Indy, you might start reading Latitude 38 regularly - even subscribing to it despite it being free when/if you can find a copy. It covers this whole area thoroughly, and they''ve written extensively over the years about the developing yachtie infrastructure, the incremental dock & cost of living creep, and offer subjective views on the various harbors & ports. The general takeaway I have from the articles I''ve read is that marina space is at a premium - I speak of both cost and therefore availability - and that at least some of the fun of cruising that coast has been usurped by the new clearance regs and fees, which serve little meaningful purpose other than to maintain employment levels of port officials and help the country''s fiscal condition.

Don''t overlook the option of seeking a position as crew member on one of the Baja HaHa cruises; you''d get a first-hand feel for the setting and the issues, as many of those folks are repeat offenders and have been down there on a number of those cruises.
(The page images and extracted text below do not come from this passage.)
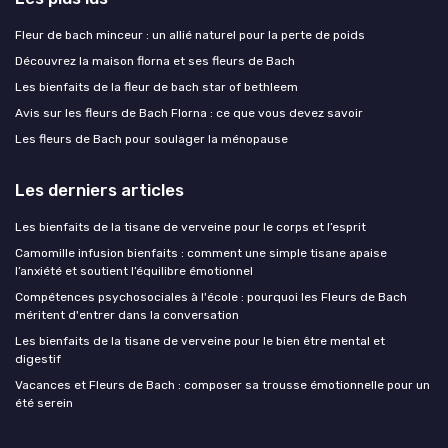
Fleur de bach minceur : un allié naturel pour la perte de poids
Découvrez la maison florna et ses fleurs de Bach
Les bienfaits de la fleur de bach star of bethleem
Avis sur les fleurs de Bach Florna : ce que vous devez savoir
Les fleurs de Bach pour soulager la ménopause
Les derniers articles
Les bienfaits de la tisane de verveine pour le corps et l’esprit
Camomille infusion bienfaits : comment une simple tisane apaise
l’anxiété et soutient l’équilibre émotionnel
Compétences psychosociales à l'école : pourquoi les Fleurs de Bach
méritent d'entrer dans la conversation
Les bienfaits de la tisane de verveine pour le bien être mental et
digestif
Vacances et Fleurs de Bach : composer sa trousse émotionnelle pour un
été serein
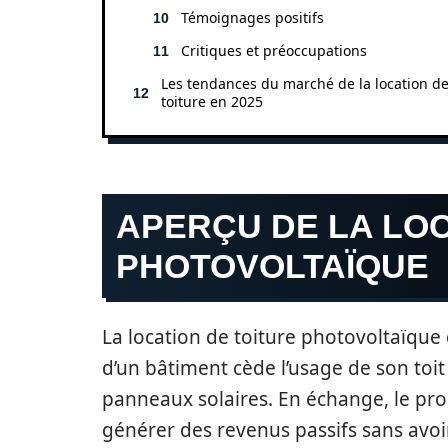
Témoignages positifs
Critiques et préoccupations
Les tendances du marché de la location d
toiture en 2025
APERÇU DE LA LOC
PHOTOVOLTAÏQUE
La location de toiture photovoltaïque 
d’un bâtiment cède l’usage de son toit 
panneaux solaires. En échange, le prop
générer des revenus passifs sans avoir 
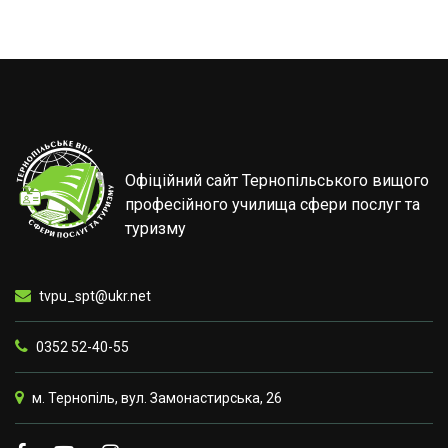
Офіційний сайт Тернопільського вищого
професійного училища сфери послуг та
туризму
tvpu_spt@ukr.net
0352 52-40-55
м. Тернопіль, вул. Замонастирська, 26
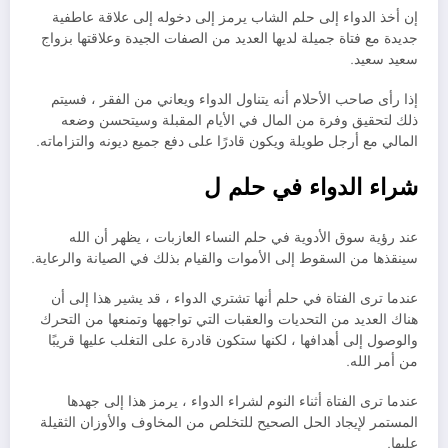
إن أخذ الدواء إلى حلم الشاب يرمز إلى دخوله إلى علاقة عاطفية
جديدة مع فتاة جميلة لديها العديد من الصفات الجيدة وعلاقتها بزواج
سعيد سعيد.
إذا رأى صاحب الأحلام أنه يتناول الدواء ويعاني من الفقر ، فسيتم
ذلك لتحقيق وفرة من المال في الأيام المقبلة وسيتحسن وضعه
المالي مع أرجل طويلة ويكون قادرًا على دفع جميع ديونه والتزاماته.
شراء الدواء في حلم ل
عند رؤية سوق الأدوية في حلم النساء العازبات ، يظهر أن الله
سينقذها من السقوط إلى الأموات والقيام بذلك في الصيانة والرعاية.
عندما ترى الفتاة في حلم أنها تشتري الدواء ، قد يشير هذا إلى أن
هناك العديد من التحديات والعقبات التي تواجهها وتمنعها من التحرك
والوصول إلى أهدافها ، لكنها ستكون قادرة على التغلب عليها قريبًا
من أمر الله.
عندما ترى الفتاة أثناء النوم لشراء الدواء ، يرمز هذا إلى جهدها
المستمر لإيجاد الحل الصحيح للتخلص من المخاوف والأوزان الثقيلة
عليها.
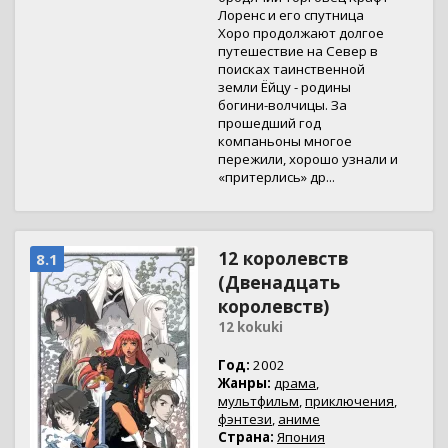
Лоренс и его спутница
Хоро продолжают долгое
путешествие на Север в
поисках таинственной
земли Ёйцу - родины
богини-волчицы. За
прошедший год
компаньоны многое
пережили, хорошо узнали и
«притерлись» др...
12 королевств
8.1
(Двенадцать
королевств)
12 kokuki
Год:
2002
Жанры:
драма
,
мультфильм
,
приключения
,
фэнтези
,
аниме
Страна:
Япония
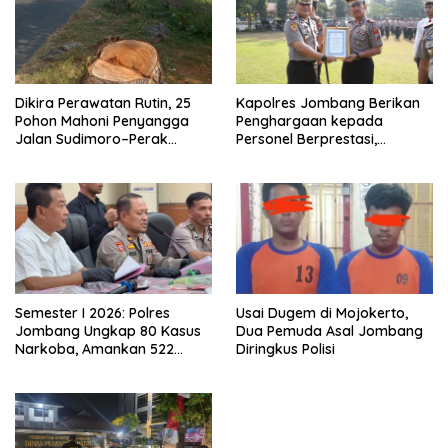
Dikira Perawatan Rutin, 25
Kapolres Jombang Berikan
Pohon Mahoni Penyangga
Penghargaan kepada
Jalan Sudimoro–Perak
Personel Berprestasi,
“Diduga” Ditebang Tanpa
Tegaskan Komitmen Zero
Izin
Miras dan Kesiapan
Pengamanan Muktamar NU
ke-35
Semester I 2026: Polres
Usai Dugem di Mojokerto,
Jombang Ungkap 80 Kasus
Dua Pemuda Asal Jombang
Narkoba, Amankan 522
Diringkus Polisi
Gram Sabu dan 73 Ribu Pil
Dobel L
Good luck on the Big Search!

Jack


----------



## DelmarRey (Aug 25, 2001)

As you consider Baja, here is a site that might interest you. The Baja has some trecherous storms that pass thru about the same time Florida has their storm season. Last fall they had some marinas get wiped out as well as several vessel sinkings. But off season seems pretty nice. Check out the site below.

http://bajainsider.com/weather/inside-weather.htm


----------



## bluepearl (Jan 20, 2001)

Watch out about Latitude 38 info. It can be biased towards the Alfred E Newman approach! (What? Me worry..)
Having spent the last year cruising Mexico I can tell you to cross off Guadalajara (no marina nearby). La Paz has a big cruiser/retiree community. Ditto Mazatlan. Less true in PV due to the higher costs there. Expect slip costs to be about the same as SF Bay area, but at least 1.5 to 2X Bay Area costs in PV.

Living costs ARE much lower otherwise.

Enjoy

Denece


----------